Among the museum’s first exhibitions will be “Hong Kong: Here and Beyond,” a wide-ranging survey exploring various factors that have shaped the city over the years, and a show of works given to M+ by Uli Sigg, who has emerged as one of the most important collectors of Chinese contemporary art worldwide.
The 700,000-square-foot M+ will be one of the biggest art museums in Hong Kong and a new destination in the international art world, with a collection drawing from the holdings of significant figures like Sigg, William and Lavina Lim, Hallam Chow, and others.

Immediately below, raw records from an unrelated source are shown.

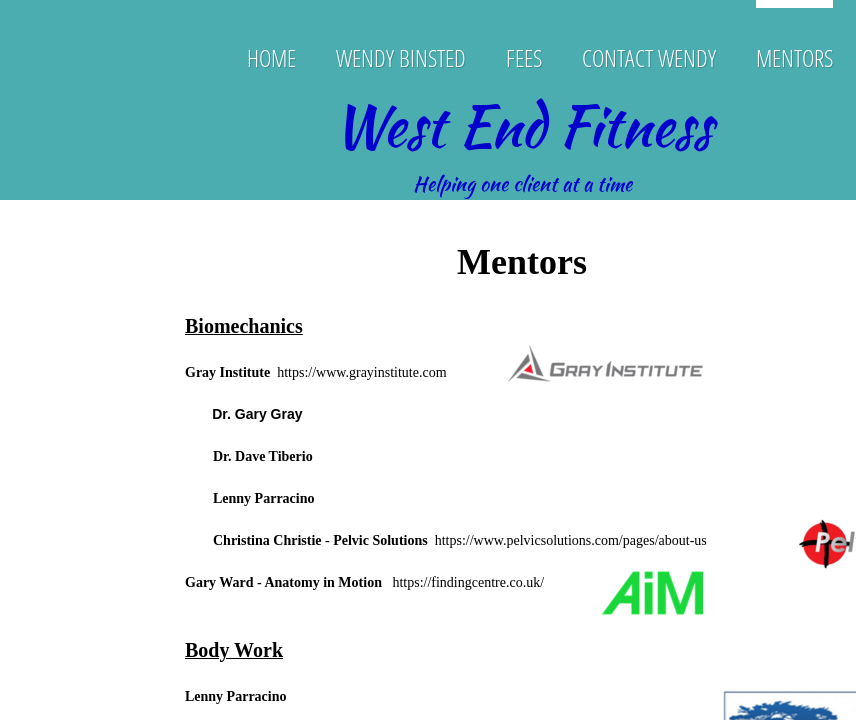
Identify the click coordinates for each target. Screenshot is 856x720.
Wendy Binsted (401, 57)
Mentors (794, 57)
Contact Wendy (649, 57)
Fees (524, 57)
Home (271, 57)
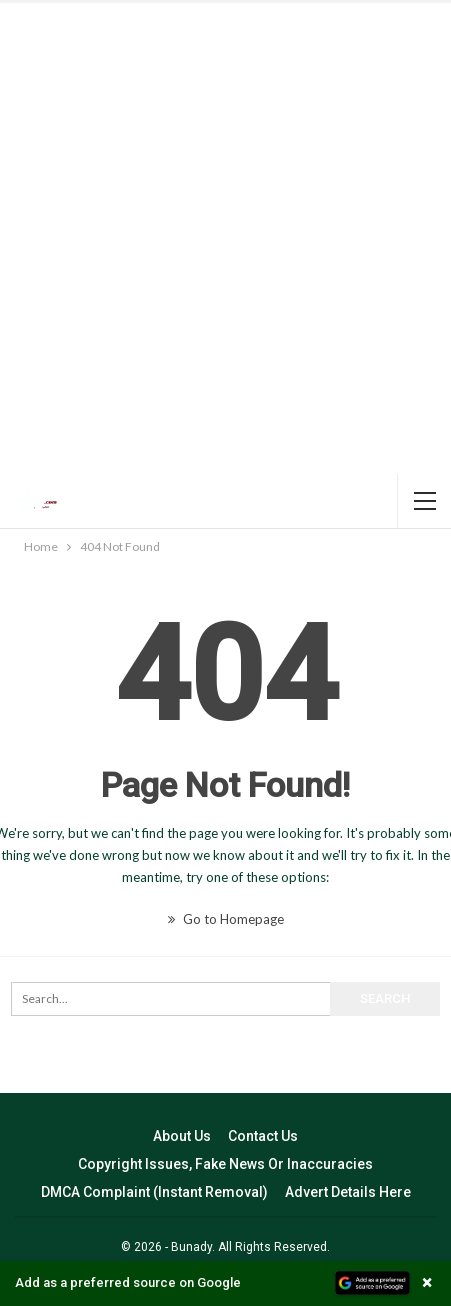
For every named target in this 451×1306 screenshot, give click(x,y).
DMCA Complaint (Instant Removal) (154, 1192)
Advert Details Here (348, 1192)
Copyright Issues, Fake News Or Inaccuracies (225, 1164)
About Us (182, 1136)
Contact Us (263, 1136)
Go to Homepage (226, 919)
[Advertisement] (225, 238)
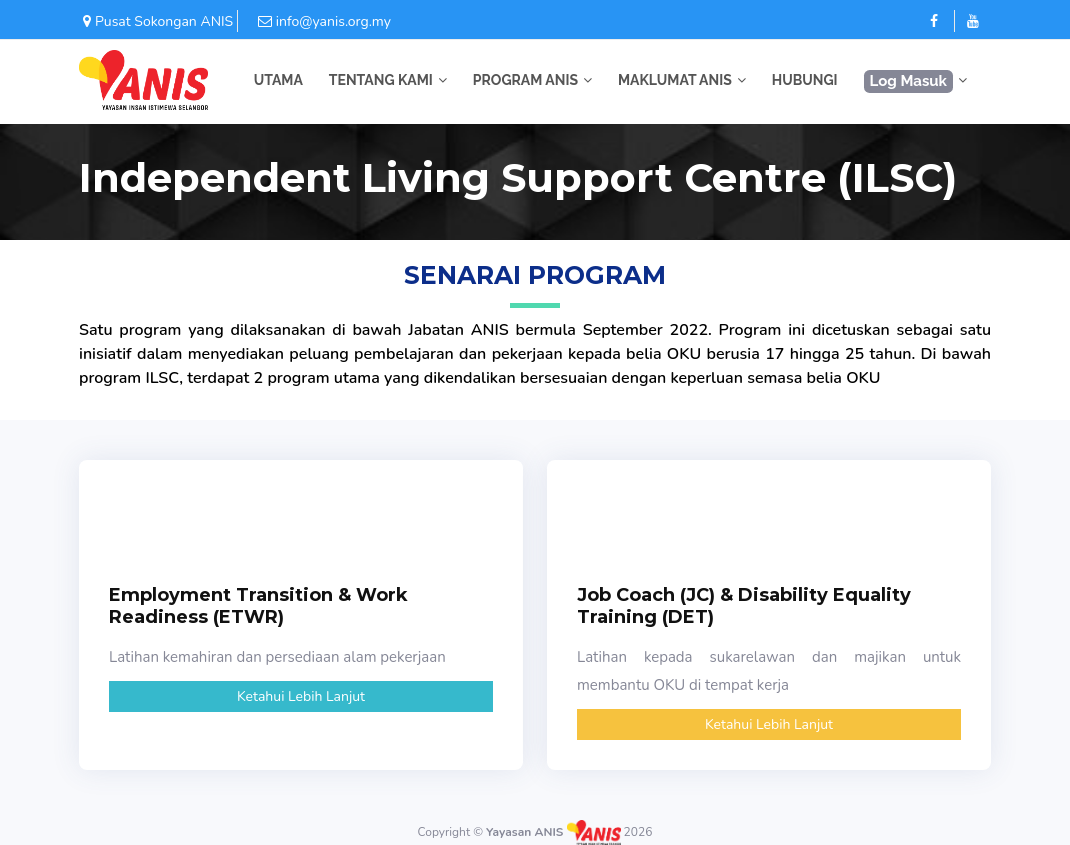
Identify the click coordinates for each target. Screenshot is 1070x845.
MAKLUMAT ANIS (675, 80)
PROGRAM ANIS (525, 80)
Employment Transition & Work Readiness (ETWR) (258, 606)
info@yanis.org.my (314, 21)
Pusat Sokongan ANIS (156, 21)
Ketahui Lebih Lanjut (301, 696)
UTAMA (278, 80)
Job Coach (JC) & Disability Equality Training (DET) (744, 606)
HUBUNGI (805, 80)
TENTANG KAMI (381, 80)
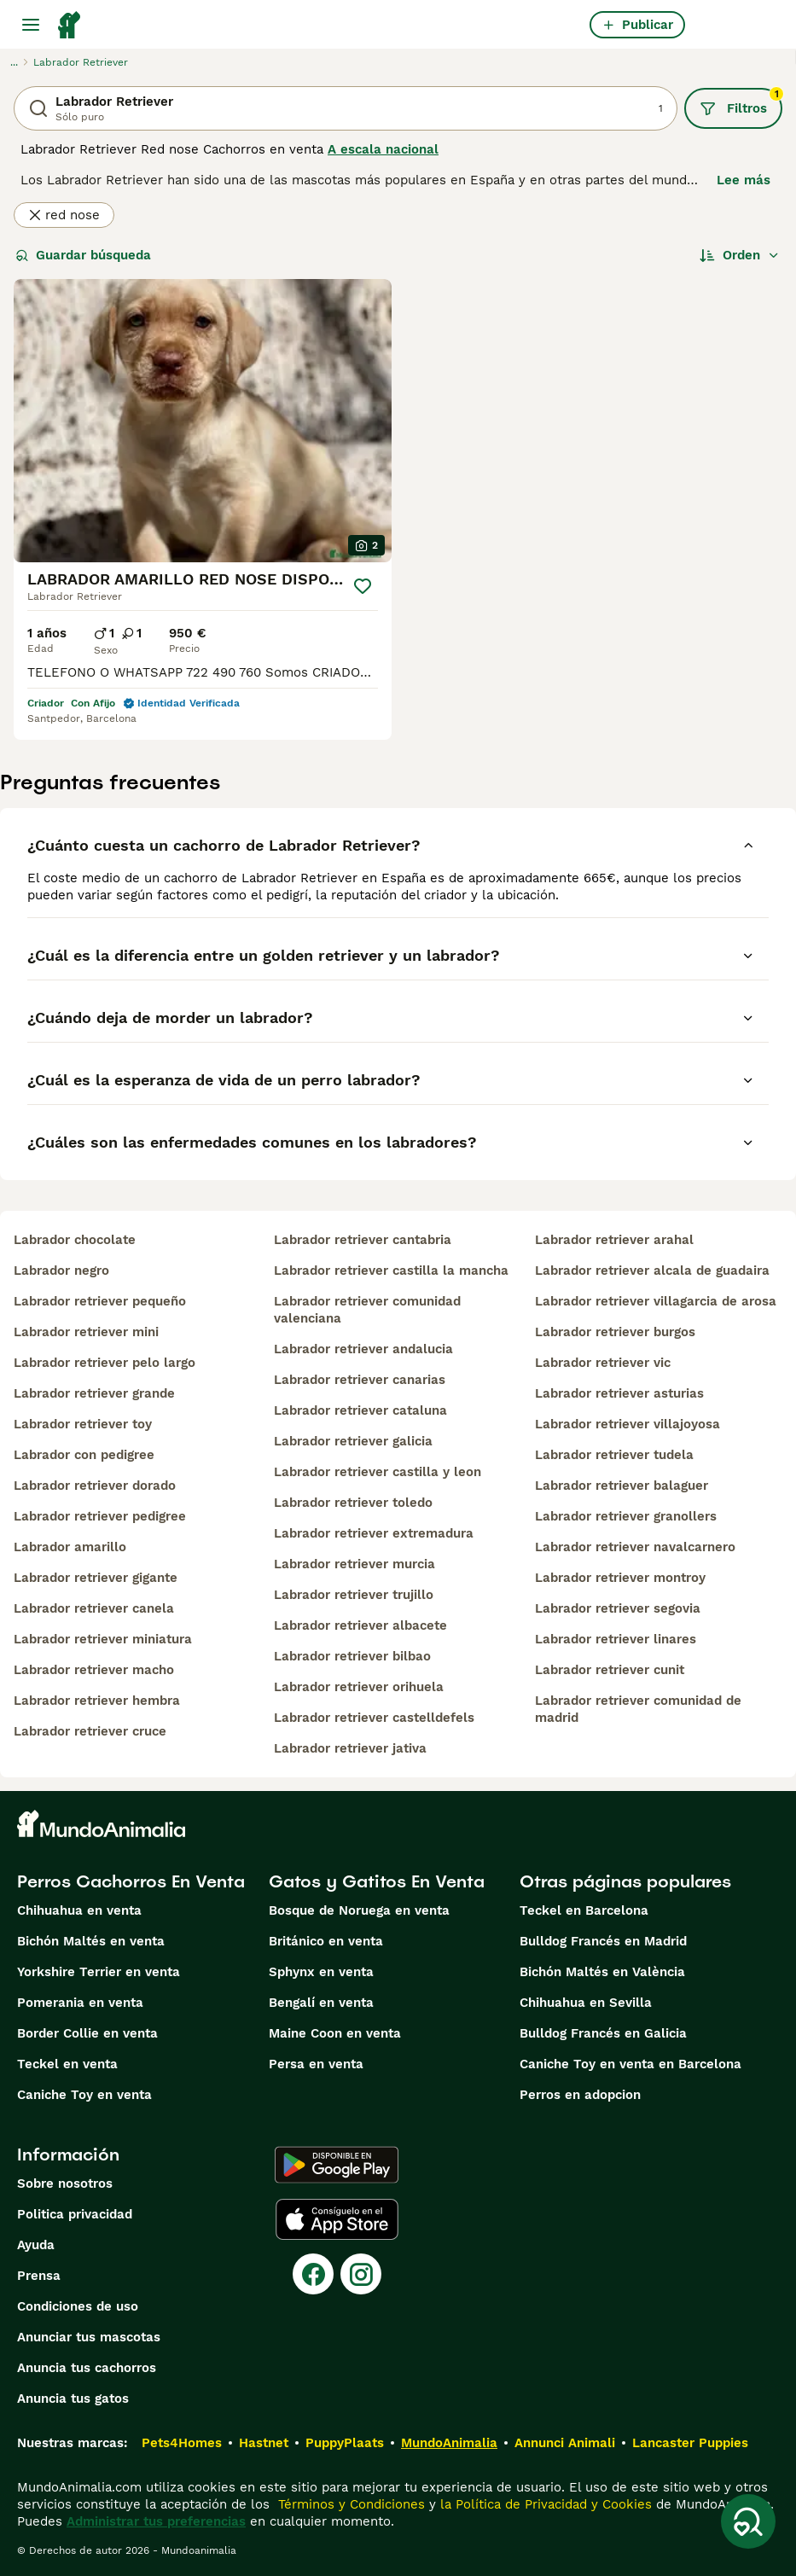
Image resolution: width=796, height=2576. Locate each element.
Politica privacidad (74, 2214)
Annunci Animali (564, 2443)
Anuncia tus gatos (73, 2398)
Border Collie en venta (87, 2033)
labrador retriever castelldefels (374, 1717)
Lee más (743, 180)
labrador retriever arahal (614, 1239)
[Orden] (739, 255)
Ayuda (36, 2245)
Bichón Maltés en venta (91, 1941)
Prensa (39, 2275)
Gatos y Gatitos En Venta (377, 1881)
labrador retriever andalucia (363, 1349)
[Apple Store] (337, 2219)
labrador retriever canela (94, 1608)
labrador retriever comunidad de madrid (638, 1709)
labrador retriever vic (603, 1362)
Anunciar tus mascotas (88, 2337)
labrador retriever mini (86, 1332)
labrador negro (61, 1270)
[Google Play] (336, 2164)
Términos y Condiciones (349, 2504)
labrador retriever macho (94, 1670)
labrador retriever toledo (353, 1502)
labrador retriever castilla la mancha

A sense of uncertainty has loomed over the Herzog & de Meuron–designed museum since even before plans were first announced for an expected opening in 2017. Lars Nittve, the museum’s first director, left two years before that, in 2015. Suhanya Raffel replaced him in 2016. The museum fired its main contractor in 2018, and parted with its chief executive last year.
There have also been doubts about whether M+ will be able to exhibit art that is critical of the Chinese government, despite assertions from Raffel that it could do so. Over the past year, M+ has faced pushback from a number of figures, most notably artist Ai Weiwei. Earlier this year, M+ made the decision not to show Ai’s 1997 photograph Study of Perspective: Tian’anmen, in which the artist sticks up his middle finger at the site where armed troops fired at students protesting the Chinese government in 1989. The Ai work is part of the Sigg donation, and the museum said it would not exhibit the work after Carrie Lam, the chief executive of Hong Kong, promised to uphold a national security law.
On Wednesday, as M+ announced plans to open in November, Artnet News reported that an image of Study of Perspective: Tian’anmen had been deleted from the museum’s website. In a statement to Artnet News, a museum spokesperson said that M+ was “reviewing the treatment of certain images of works having regard to the advice obtained from relevant authorities.”